Content is another great source of links. If the content is great and is distributed widely enough, it should garner organic links (usually the best types).
MYTH #3: I have completed an SEO audit; it looks good, my work here is done
SEO is not a one-off thing; it is something that needs continual attention and work. I recently wrote a book for SMEs so that they could do their own website optimisation. As part of that, I had Rand Fishkin, probably the most famous SEO person globally (founder of Moz.co and SparkToro), write a couple of pages for the book. He said:
“Every month you don’t invest in SEO is a month when your competitors will, and eventually, even if you have a long head-start, they’ll catch you up and surpass you.”
At Pure SEO if we start to get complacent and forget to focus on our own efforts, we see a fall in search engine rankings, traffic and enquiries. To counter this, we have our own website booked into our workflow, just as if we were a client. That way, we ensure we add regular good content and attain regular new links to our website.
MYTH #4: Guaranteed, quick rankings
We hear this a lot: “This company said they will guarantee that we are on page one of Google overnight” – but there are so many factors to consider that an overnight job is simply impossible. Even Google’s support website states:
No one can guarantee a #1 ranking on Google.
Beware of SEOs that claim to guarantee rankings, allege a ‘special relationship’ with Google, or advertise a ‘priority submit’ to Google. (https://support.google.com/webmasters/answer/35291?hl=en)
In reality, there are hundreds of different signals that Google’s search algorithm looks at to determine if a website ranks well or not. Not only that, SEO is an ongoing practice that takes considerable time to yield results. If you have a short-term view on your marketing, then SEO is simply not the right path for you; you would likely be better off investing in paid advertising (like Google Ads, Facebook Ads, etc.).
MYTH #5: If you spend money on Google Ads, this will help your website rank organically
Google Ads and the organic (natural) search results are mutually exclusive. Throwing lots of money at a Google Ad campaign will certainly bring customers and traffic to your website. However, it will not have any direct impact on your SEO or organic rankings.

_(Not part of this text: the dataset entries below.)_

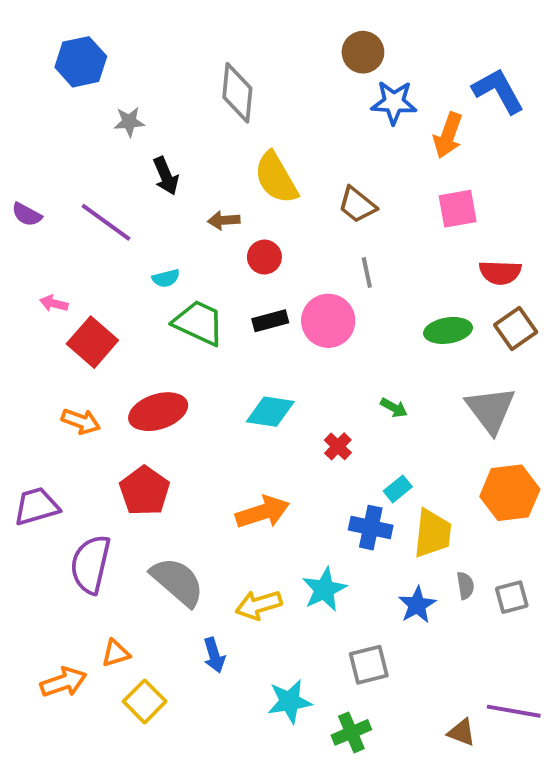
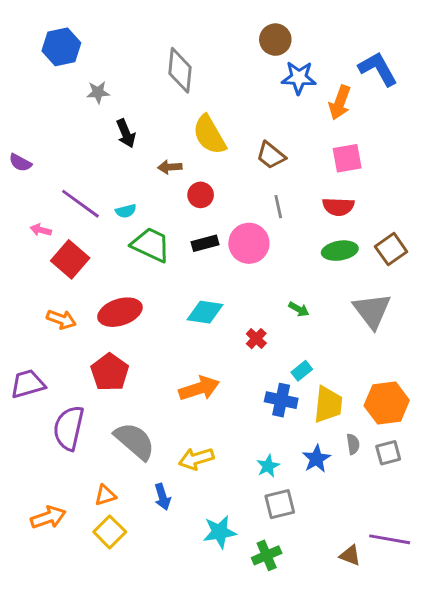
purple line: (106, 222) -> (80, 204), moved
red semicircle: (500, 272) -> (338, 207), moved
orange hexagon: (510, 493) -> (387, 403), moved
cyan star: (324, 589) -> (268, 466), moved, size x0.7
orange triangle: (116, 653) -> (105, 495), moved

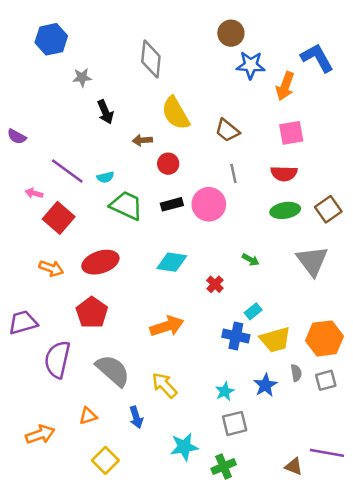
yellow trapezoid: (328, 404) -> (275, 340), turned 68
yellow arrow: (196, 459) -> (164, 385), turned 64
yellow square: (110, 532) -> (105, 460), moved

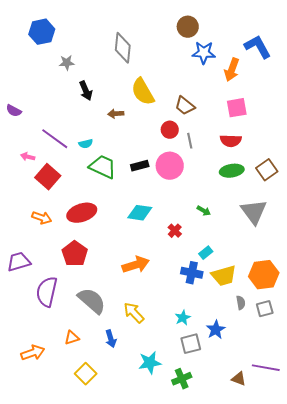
red circle: (168, 164) -> (170, 130), moved
blue star: (265, 385) -> (216, 330), moved

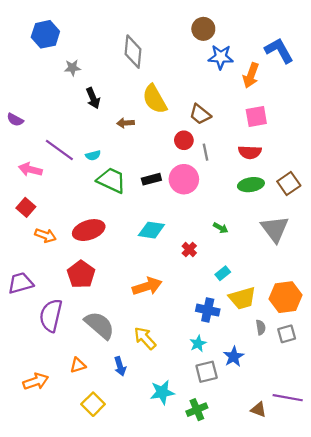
pink arrow: (28, 157) -> (30, 169), size x1.5
red square: (48, 177) -> (26, 207), moved, size x0.7
blue cross: (192, 273) -> (208, 310), moved

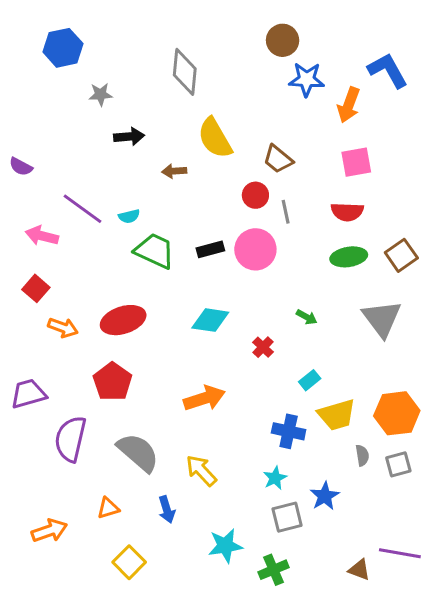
black arrow: (93, 98) -> (129, 137), turned -72

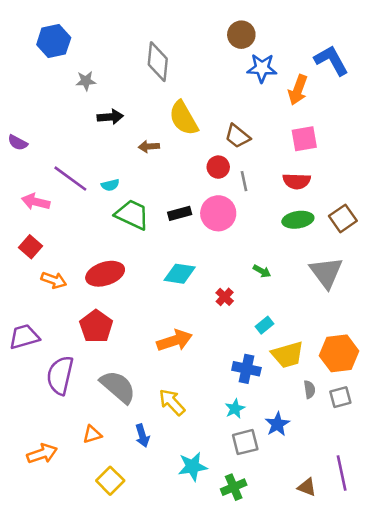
purple line: (400, 553) -> (342, 473), turned 68

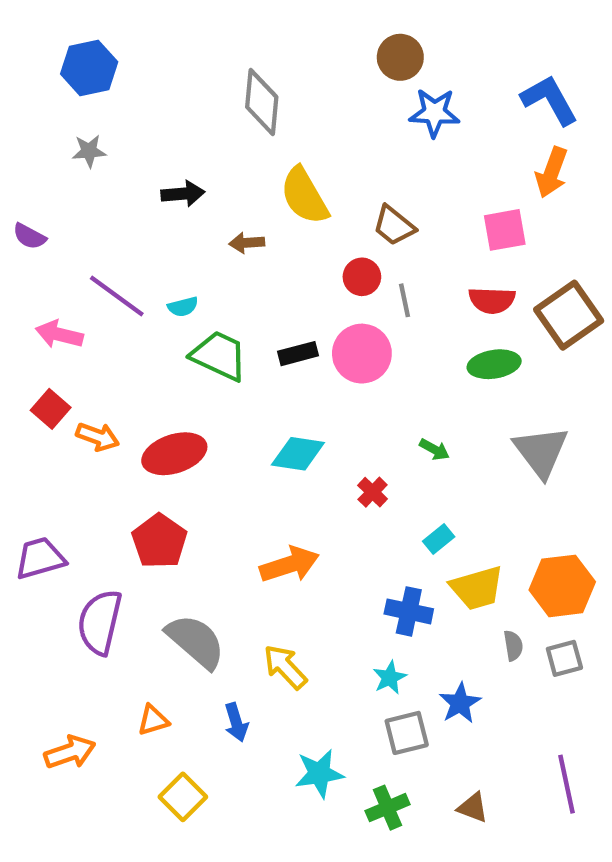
gray star: (86, 81) -> (89, 151), moved
orange arrow: (298, 90) -> (552, 172), moved
brown square: (343, 218) -> (569, 315), moved, size x1.4
orange arrow: (54, 280) -> (98, 437), moved
brown triangle: (307, 487) -> (473, 808), moved

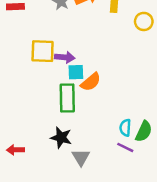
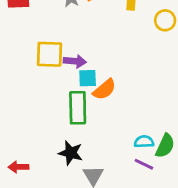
cyan semicircle: (125, 128) -> (144, 142), turned 84

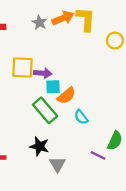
green rectangle: (78, 108) -> (45, 110), turned -40
cyan semicircle: (144, 142) -> (81, 117), moved, turned -126

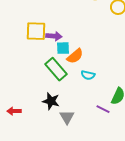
cyan semicircle: (81, 117) -> (88, 75), turned -40

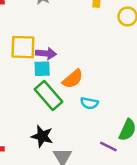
cyan square: (63, 48) -> (42, 69), moved

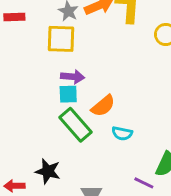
yellow square: (23, 47) -> (61, 39), moved
black star: (42, 136) -> (48, 171), moved

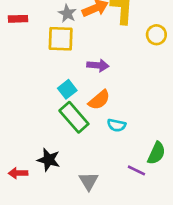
purple arrow: (73, 77) -> (98, 65), moved
cyan square: (68, 94) -> (67, 89), turned -36

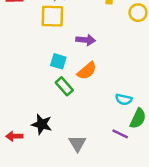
cyan square: (67, 89) -> (58, 61), turned -35
green rectangle: (74, 117) -> (64, 86), size x0.7
cyan semicircle: (117, 125) -> (124, 99), moved

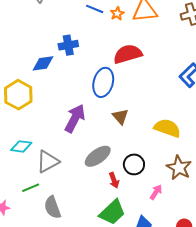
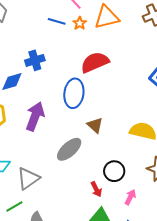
purple arrow: (75, 118) -> (35, 116), moved
gray ellipse: (98, 156) -> (69, 149), moved
pink arrow: (156, 192) -> (130, 197), moved

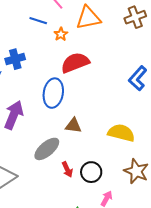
orange star: (80, 23) -> (61, 34), moved
brown triangle: (95, 125) -> (73, 126), turned -36
red arrow: (96, 189) -> (67, 169), moved

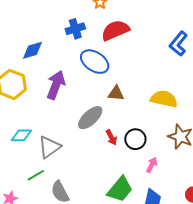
blue cross: (15, 59) -> (75, 29), moved
blue ellipse: (53, 93) -> (95, 62), turned -64

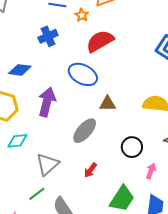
blue cross: (75, 29) -> (48, 36), moved
blue diamond: (33, 50) -> (20, 70), turned 30
cyan diamond: (21, 135) -> (17, 141), moved
red arrow: (111, 137) -> (90, 170), moved, turned 70

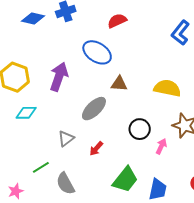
red semicircle: (100, 41) -> (117, 21), size x0.7
blue diamond: (20, 70) -> (33, 19), moved
gray triangle: (47, 164) -> (66, 139), moved, size x0.7
pink arrow: (151, 171) -> (161, 146), moved

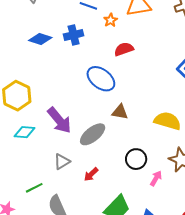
purple arrow: (59, 77) -> (59, 120), moved, turned 116

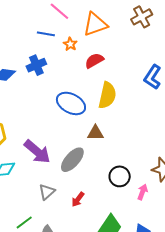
red semicircle: (124, 49) -> (94, 61), moved
yellow semicircle: (167, 121) -> (107, 95), moved, turned 96

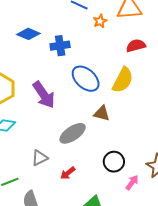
red semicircle: (94, 61) -> (136, 46), moved
blue cross: (36, 65) -> (60, 46), moved
purple arrow: (37, 152) -> (44, 95), moved

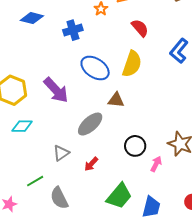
blue diamond: (28, 34) -> (32, 18), moved
blue cross: (60, 46) -> (73, 30), moved
red semicircle: (136, 46) -> (140, 28), turned 72

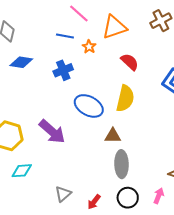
gray ellipse: (90, 124) -> (121, 164), moved, turned -44
black circle: (135, 146) -> (128, 198), moved

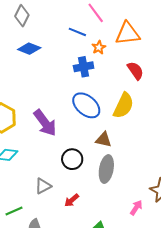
blue cross: (63, 70) -> (84, 67), moved
black circle: (128, 198) -> (72, 159), moved

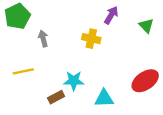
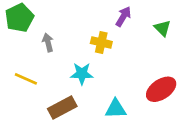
yellow line: (23, 71) -> (26, 79), turned 36
cyan star: (74, 81) -> (82, 74), moved
brown rectangle: (56, 97) -> (62, 107), size x1.5

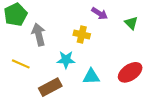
purple arrow: (123, 16) -> (100, 13), turned 91
gray arrow: (48, 42) -> (39, 35), size x1.5
cyan triangle: (116, 109) -> (91, 77), moved

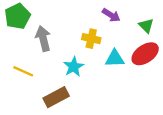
cyan star: (66, 60) -> (74, 67), turned -30
red ellipse: (130, 72) -> (145, 54), moved
cyan triangle: (91, 77) -> (115, 58), moved

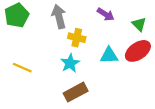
gray arrow: (43, 39) -> (59, 17), moved
yellow cross: (91, 39) -> (77, 38), moved
brown rectangle: (56, 97) -> (76, 92), moved

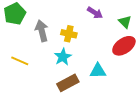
gray arrow: (59, 17) -> (42, 31), moved
cyan triangle: (109, 55) -> (98, 71), moved

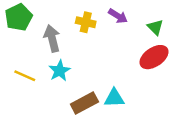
yellow cross: (69, 34) -> (86, 22), moved
cyan star: (63, 57) -> (60, 71), moved
cyan triangle: (98, 71) -> (114, 98), moved

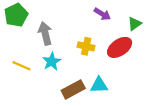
yellow cross: (86, 22) -> (86, 46), moved
green triangle: (155, 27) -> (135, 24), turned 40
red ellipse: (154, 57) -> (120, 47), moved

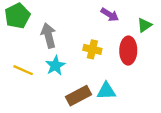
red ellipse: (120, 47) -> (128, 51), turned -55

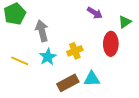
yellow cross: (92, 49) -> (75, 51), moved, turned -35

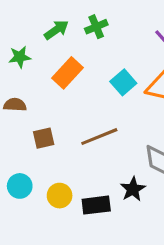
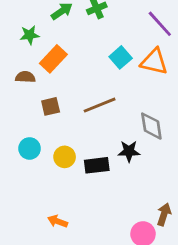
orange rectangle: (68, 73) -> (53, 59), moved
black star: (133, 189) -> (129, 151), turned 30

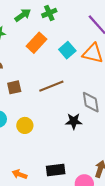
orange rectangle: (53, 59) -> (37, 43), moved
black rectangle: (97, 165) -> (56, 170), moved

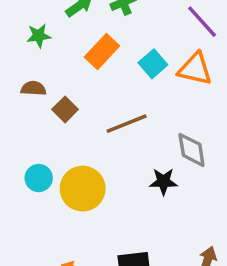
brown square: (14, 87) -> (65, 109), moved, turned -32
yellow circle: (25, 125) -> (83, 189), size x1.6

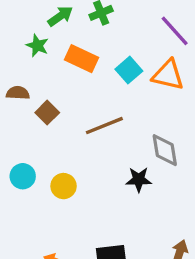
green star: (39, 36) -> (37, 46), moved, turned 30
orange rectangle: (102, 51) -> (81, 59), turned 72
yellow circle: (83, 189) -> (64, 186), size x0.6

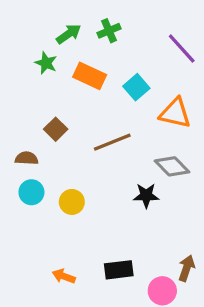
orange triangle: (168, 75) -> (175, 113), moved
brown semicircle: (18, 93) -> (27, 158), moved
gray diamond: (165, 150) -> (172, 166), turned -36

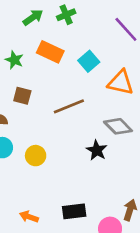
green star: (46, 63) -> (14, 60), moved
brown square: (56, 129) -> (22, 96), turned -30
black star: (146, 195) -> (97, 150), turned 30

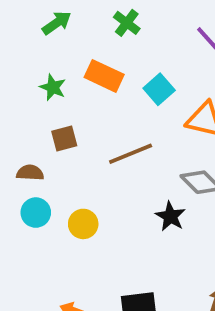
green cross: (66, 15) -> (127, 23), turned -30
green arrow: (33, 17) -> (57, 23), moved
brown square: (22, 96) -> (64, 139), turned -30

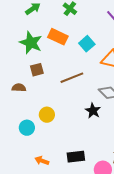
green star: (53, 87) -> (31, 43), size x1.6
cyan circle: (36, 213) -> (27, 128), moved

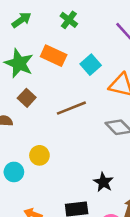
brown square: (37, 70) -> (27, 98), turned -32
black star: (93, 111) -> (103, 182), moved

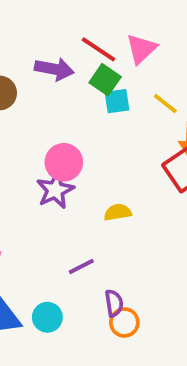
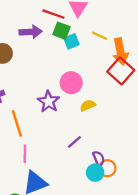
pink circle: (64, 162) -> (71, 83), moved
cyan circle: (47, 317) -> (95, 173), moved

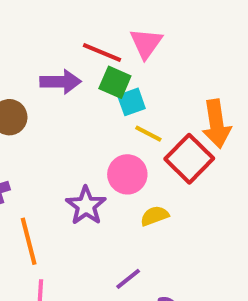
yellow line: (100, 36) -> (148, 134), moved
red square: (121, 71) -> (189, 159), moved

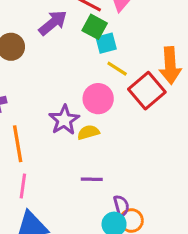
purple arrow: (61, 82) -> (53, 23), turned -44
yellow semicircle: (155, 216) -> (88, 132), moved
purple line: (128, 279) -> (92, 179), turned 35

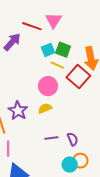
green square: (95, 27) -> (63, 50), moved
purple star: (64, 120) -> (18, 111), moved
purple semicircle: (121, 206) -> (73, 139), moved

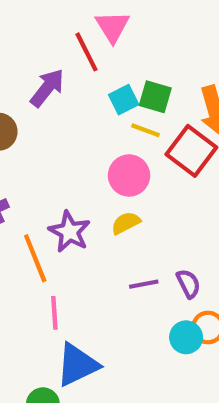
pink triangle: (54, 20) -> (112, 27), moved
red line: (32, 26) -> (86, 52), turned 48

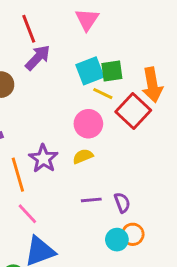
red line: (86, 52) -> (29, 29), moved
green square: (155, 97) -> (112, 71), turned -30
cyan square: (124, 100) -> (90, 71), size x1.4
pink line: (54, 313) -> (27, 214), turned -45

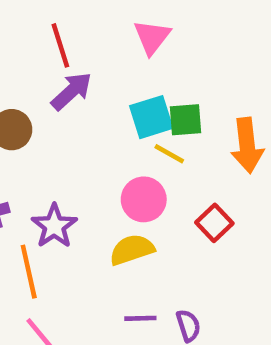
red square: (133, 111) -> (214, 223), moved, size x0.7
yellow semicircle: (83, 156) -> (132, 250), size x1.4
purple star: (43, 159) -> (54, 226), moved

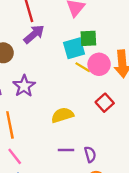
green square: (186, 120) -> (88, 38), moved
pink circle: (144, 199) -> (99, 64), moved
purple star: (54, 226) -> (24, 86), moved

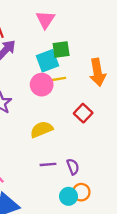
pink circle: (99, 64) -> (42, 85), moved
yellow line: (83, 67) -> (58, 79), turned -35

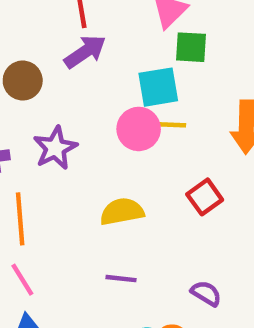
green square: (61, 49) -> (191, 47), moved
purple semicircle: (73, 167) -> (206, 293), moved, turned -49

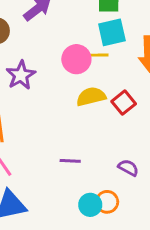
cyan square: (158, 87) -> (112, 32), moved
yellow semicircle: (122, 212) -> (91, 97), moved

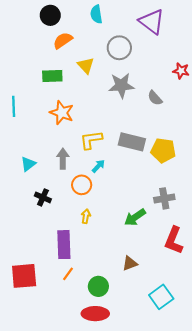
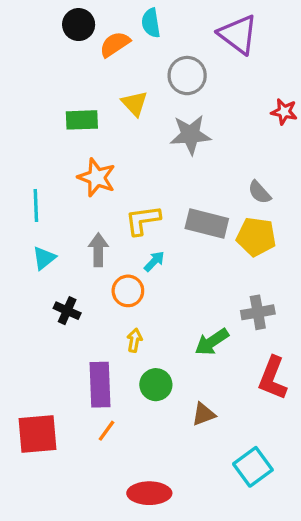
orange semicircle: (63, 40) -> (115, 44), moved
gray semicircle: (155, 98) -> (259, 192), moved
cyan line: (14, 106) -> (36, 205), moved
green circle: (98, 286) -> (156, 385), moved

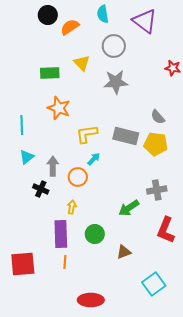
cyan semicircle: (151, 23) -> (103, 14), moved
gray arrow: (98, 250) -> (53, 166), moved
yellow arrow: (135, 340) -> (72, 207), moved
orange line: (107, 431) -> (65, 262), turned -32

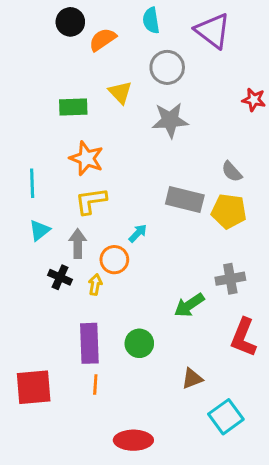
yellow L-shape: (87, 134) -> (91, 201), moved
yellow arrow: (72, 207) -> (95, 285), moved
brown triangle: (124, 252) -> (192, 379), moved

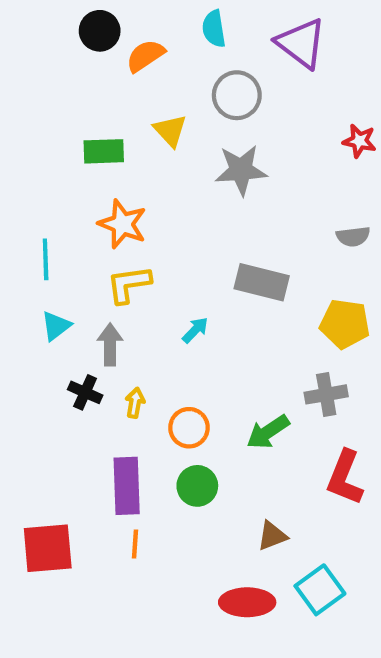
gray semicircle: (232, 172) -> (353, 237), moved, turned -55
yellow pentagon: (229, 211) -> (345, 324), moved
orange circle: (114, 260) -> (189, 428), moved
red ellipse: (133, 440) -> (247, 602), moved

Paid adverts can, however, be used to help your SEO by bolstering your keyword research. You will be able to gather a lot of accurate data around keywords very quickly using a paid search campaign.
MYTH #6: SEO is all ‘smoke and mirrors’ or black magic
This couldn’t be further from the truth; some marketers may make it seem that way because they don’t want you to know what they are doing. However, good SEO is just good marketing; everything we do as optimisers should have a simple, valid and logical explanation attached to it. For example, when auditing a website, the aim is to find out what obstacles there are to Google’s ability to understand, crawl and show your website for terms that would be beneficial to the searcher.
The simple SEO truth
Google’s main focus is delivering quality search results to searchers as quickly as possible. If your website is perceived to return the best result for a given query, Google will opt to show your webpage – it’s as simple as that.
Ongoing SEO is about creating extra authority and value to your website; this value is accretive and can be achieved through extra links, quality content and audience engagement.